スケジュールに余白があると、とても不安になる症状を「空白恐怖症」というのだそうだ。
いま、流行りの言葉、「承認欲求」の強い人に多い傾向があるようです。
自分が忘れられてしまっている、誰にも認められないというう不安にかられてしまうんだそうです。
それで思いだすのは、山形に移住したときに出会った人。
会うと必ずといっていいほど、赤い革の手帳を開いて、「ほら、こんなに予定がいっぱいで、毎日忙しい」というのが口癖だった。
対する私はといえば、見知らぬ土地で知る人もなく、出かけていかなくてはならない場所もなく、ほとんどなにも予定がなかった。
それで、毎日、庭に出ては草をむしっていたのだが、彼女は通りかかると車から降りてきて、「こんなことばかりしてて、時間の無駄だと思わないの? むなしくないの? ボランティアをするんなら紹介するわよ」と、心配してくれた。
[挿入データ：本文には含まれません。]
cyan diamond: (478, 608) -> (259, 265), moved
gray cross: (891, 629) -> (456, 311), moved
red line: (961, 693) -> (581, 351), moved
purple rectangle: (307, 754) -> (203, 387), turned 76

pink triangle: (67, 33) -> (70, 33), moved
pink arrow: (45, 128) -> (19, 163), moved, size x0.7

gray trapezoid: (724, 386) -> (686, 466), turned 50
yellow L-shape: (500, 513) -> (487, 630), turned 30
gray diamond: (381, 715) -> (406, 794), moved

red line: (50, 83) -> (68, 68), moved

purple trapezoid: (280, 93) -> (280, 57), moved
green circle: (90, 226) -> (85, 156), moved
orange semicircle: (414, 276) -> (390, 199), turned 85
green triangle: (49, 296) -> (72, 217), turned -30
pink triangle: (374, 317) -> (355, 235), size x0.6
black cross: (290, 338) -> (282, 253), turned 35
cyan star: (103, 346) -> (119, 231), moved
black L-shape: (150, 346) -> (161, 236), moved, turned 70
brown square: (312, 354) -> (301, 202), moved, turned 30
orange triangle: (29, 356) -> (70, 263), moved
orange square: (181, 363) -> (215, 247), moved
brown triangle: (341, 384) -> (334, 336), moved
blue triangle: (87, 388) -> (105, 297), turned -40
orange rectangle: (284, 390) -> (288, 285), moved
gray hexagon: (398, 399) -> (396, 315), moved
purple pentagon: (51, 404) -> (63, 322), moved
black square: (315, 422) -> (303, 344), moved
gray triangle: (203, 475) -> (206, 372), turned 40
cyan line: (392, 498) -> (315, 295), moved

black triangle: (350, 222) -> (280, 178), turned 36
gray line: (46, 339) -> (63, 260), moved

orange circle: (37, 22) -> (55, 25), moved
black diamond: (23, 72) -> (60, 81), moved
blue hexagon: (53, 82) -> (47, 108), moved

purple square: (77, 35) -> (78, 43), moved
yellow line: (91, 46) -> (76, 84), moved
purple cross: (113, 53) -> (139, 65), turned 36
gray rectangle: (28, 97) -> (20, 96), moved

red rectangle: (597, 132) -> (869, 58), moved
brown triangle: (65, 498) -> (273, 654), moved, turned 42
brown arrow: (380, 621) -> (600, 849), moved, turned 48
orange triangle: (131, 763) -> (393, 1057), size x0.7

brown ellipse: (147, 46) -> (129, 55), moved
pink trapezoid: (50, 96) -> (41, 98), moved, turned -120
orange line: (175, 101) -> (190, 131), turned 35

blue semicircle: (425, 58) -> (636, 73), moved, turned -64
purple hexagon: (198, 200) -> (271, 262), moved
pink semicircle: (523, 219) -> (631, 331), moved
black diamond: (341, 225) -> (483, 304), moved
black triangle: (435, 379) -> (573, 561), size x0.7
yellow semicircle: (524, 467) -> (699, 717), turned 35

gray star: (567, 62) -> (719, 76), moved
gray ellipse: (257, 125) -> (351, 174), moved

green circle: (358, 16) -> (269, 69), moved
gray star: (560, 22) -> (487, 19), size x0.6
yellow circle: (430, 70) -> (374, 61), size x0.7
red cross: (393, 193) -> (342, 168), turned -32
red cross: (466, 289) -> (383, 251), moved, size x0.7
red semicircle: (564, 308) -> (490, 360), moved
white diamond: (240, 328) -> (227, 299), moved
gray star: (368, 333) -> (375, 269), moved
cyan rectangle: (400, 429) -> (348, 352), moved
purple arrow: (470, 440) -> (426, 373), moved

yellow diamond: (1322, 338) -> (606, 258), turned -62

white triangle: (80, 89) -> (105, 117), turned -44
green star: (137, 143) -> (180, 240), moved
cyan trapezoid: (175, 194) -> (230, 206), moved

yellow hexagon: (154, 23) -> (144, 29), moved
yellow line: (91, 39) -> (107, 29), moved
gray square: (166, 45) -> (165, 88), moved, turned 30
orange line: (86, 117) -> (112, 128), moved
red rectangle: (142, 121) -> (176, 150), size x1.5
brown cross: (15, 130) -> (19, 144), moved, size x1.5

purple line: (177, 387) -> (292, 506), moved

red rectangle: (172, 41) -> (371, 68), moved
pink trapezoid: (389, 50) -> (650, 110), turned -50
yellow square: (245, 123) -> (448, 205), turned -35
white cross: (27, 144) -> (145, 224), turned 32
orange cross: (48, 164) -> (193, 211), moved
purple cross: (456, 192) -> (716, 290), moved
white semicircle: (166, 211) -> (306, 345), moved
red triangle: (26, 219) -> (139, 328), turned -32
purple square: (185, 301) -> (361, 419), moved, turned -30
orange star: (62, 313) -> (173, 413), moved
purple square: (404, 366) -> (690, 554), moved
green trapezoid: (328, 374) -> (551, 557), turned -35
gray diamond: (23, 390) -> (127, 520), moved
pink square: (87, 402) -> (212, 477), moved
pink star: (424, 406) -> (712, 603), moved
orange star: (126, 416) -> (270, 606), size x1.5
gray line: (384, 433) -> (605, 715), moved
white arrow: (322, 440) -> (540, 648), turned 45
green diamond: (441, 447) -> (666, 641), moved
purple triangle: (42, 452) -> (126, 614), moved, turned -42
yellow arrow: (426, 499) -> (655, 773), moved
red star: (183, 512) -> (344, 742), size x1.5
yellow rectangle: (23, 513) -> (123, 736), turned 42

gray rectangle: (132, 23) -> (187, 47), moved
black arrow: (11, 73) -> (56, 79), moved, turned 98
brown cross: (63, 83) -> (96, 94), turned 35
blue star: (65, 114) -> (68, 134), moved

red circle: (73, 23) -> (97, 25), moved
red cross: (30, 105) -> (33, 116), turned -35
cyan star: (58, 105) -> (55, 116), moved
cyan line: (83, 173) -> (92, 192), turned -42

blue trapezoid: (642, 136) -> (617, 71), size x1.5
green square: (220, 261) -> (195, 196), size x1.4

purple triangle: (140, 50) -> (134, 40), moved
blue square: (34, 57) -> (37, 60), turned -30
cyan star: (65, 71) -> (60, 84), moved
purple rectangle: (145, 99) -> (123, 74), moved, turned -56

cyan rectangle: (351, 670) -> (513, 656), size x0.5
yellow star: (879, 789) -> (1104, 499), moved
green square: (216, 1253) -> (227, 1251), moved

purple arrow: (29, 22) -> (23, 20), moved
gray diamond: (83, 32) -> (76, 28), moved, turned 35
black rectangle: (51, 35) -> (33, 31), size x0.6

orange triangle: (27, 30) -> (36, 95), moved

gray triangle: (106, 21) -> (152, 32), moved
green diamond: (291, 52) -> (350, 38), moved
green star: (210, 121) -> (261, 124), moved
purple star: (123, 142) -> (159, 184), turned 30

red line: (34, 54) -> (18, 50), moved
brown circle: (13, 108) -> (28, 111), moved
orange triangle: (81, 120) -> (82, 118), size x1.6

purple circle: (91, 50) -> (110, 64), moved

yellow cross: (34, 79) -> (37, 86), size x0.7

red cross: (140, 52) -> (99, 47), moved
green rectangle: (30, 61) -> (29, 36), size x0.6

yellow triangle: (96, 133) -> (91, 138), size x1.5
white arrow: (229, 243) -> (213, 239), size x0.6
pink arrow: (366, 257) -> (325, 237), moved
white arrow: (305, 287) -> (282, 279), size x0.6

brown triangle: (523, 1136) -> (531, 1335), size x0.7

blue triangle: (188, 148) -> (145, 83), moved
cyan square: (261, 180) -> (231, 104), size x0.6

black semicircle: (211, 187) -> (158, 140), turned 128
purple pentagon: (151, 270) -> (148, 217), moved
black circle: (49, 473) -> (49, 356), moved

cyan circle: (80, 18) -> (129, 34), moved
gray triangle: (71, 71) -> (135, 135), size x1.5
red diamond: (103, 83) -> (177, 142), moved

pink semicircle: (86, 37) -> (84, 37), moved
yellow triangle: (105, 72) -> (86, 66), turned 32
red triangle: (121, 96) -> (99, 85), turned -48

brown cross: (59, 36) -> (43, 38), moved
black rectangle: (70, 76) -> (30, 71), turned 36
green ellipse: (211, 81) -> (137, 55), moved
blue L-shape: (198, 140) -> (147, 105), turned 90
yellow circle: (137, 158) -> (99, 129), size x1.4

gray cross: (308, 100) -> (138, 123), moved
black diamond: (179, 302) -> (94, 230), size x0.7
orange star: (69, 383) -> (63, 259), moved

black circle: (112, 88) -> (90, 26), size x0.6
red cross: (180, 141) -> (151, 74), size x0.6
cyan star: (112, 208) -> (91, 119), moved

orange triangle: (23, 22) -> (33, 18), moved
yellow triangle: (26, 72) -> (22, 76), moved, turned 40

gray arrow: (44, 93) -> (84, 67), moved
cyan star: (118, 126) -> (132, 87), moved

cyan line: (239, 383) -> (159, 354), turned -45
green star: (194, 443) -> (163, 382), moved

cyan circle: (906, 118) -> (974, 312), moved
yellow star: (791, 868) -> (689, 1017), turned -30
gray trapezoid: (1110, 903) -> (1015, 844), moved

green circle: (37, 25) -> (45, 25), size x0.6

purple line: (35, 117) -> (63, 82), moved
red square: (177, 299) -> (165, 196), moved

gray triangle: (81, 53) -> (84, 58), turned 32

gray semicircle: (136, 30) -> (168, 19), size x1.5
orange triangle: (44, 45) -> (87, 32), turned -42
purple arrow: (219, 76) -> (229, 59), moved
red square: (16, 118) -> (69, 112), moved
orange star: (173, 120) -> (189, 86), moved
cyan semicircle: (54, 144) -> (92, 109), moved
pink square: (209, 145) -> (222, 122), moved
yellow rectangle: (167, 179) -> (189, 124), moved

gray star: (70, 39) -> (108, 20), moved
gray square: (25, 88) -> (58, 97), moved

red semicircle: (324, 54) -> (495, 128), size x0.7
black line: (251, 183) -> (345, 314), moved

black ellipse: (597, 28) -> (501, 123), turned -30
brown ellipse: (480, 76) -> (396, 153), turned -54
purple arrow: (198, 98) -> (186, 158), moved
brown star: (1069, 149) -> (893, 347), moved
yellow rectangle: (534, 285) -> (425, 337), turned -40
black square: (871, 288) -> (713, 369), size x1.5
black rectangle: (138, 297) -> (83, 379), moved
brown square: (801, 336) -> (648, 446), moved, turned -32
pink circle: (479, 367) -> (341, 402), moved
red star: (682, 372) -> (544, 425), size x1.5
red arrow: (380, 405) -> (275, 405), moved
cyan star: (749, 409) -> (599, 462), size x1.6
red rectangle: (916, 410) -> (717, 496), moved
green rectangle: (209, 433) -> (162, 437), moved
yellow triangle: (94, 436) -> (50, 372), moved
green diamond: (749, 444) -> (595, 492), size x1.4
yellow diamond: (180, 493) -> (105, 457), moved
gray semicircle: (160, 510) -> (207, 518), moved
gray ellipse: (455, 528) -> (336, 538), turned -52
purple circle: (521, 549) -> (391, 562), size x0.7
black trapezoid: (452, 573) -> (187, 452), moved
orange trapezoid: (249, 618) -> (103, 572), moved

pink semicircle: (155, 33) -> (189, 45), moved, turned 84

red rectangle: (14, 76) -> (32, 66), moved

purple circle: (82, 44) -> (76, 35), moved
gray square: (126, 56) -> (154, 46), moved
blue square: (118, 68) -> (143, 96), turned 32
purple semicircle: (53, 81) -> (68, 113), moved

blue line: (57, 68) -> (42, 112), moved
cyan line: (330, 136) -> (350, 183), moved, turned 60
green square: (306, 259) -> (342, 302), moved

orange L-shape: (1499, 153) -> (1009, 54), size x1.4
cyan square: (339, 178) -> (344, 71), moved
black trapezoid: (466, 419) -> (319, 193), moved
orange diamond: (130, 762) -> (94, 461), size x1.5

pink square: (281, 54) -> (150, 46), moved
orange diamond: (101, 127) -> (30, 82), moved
彼女はいわゆる土地の名士のような存在で、ボランティアをいくつも掛け持ちし、さまざまな場所に出入りしていて、あちこちで必要とされる存在だったのだ。
彼女は、知人も友達もいない私と偶然に知り合ったことで、孤独な私のことを支えていかなくては、と思ってくれていたようだ。
なのに私はといえば、彼女と全く反対で、予定が詰まったり、予定が入っていると落ち着かなくなるような性格。
予定があると、それに縛られることが苦痛な性格だから、彼女のびっしりと予定が詰まった手帳を見ただけで、息苦しくなるほどだった。
私はこの人のようにはとても生きられないから、これでよかったのだとあらためてそう感じた。
誰の役にも立たず、なにかのグループに属することもなく、ただ毎日、草を取ったり花を植えたりして、それで終わる人生もありかなあと考えていたのだった。
だから、彼女の勧めにはあまり乗らなかった。
すると、彼女は言った。
「そんなに暇で怖くないの? 誰にも必要とされないし、誰にも認められないで」
「怖いわよ。でも、毎日、なにかに縛られるほうがもっといや」
彼女は私に呆れたらしく、それからはあまり誘ってこなかった。
そんなときに、猫がきた。
それが猫とのつきあいの始まりになった。
誰かに近づきすぎると疲れるし、離れすぎるのもさびしい。
親しい友と呼べる人が少ない人生のなかで、猫たちは私の寂しさを埋めてくれた。
結局、暇すぎるのも怖いし、全くの一人も怖いのだということを認めることにした。
どちらもほどほどがいいのでしょうけれど、それもまた難しい。
だから、そばにいるモフモフ猫や、公園の猫たちに救われているのでしょう。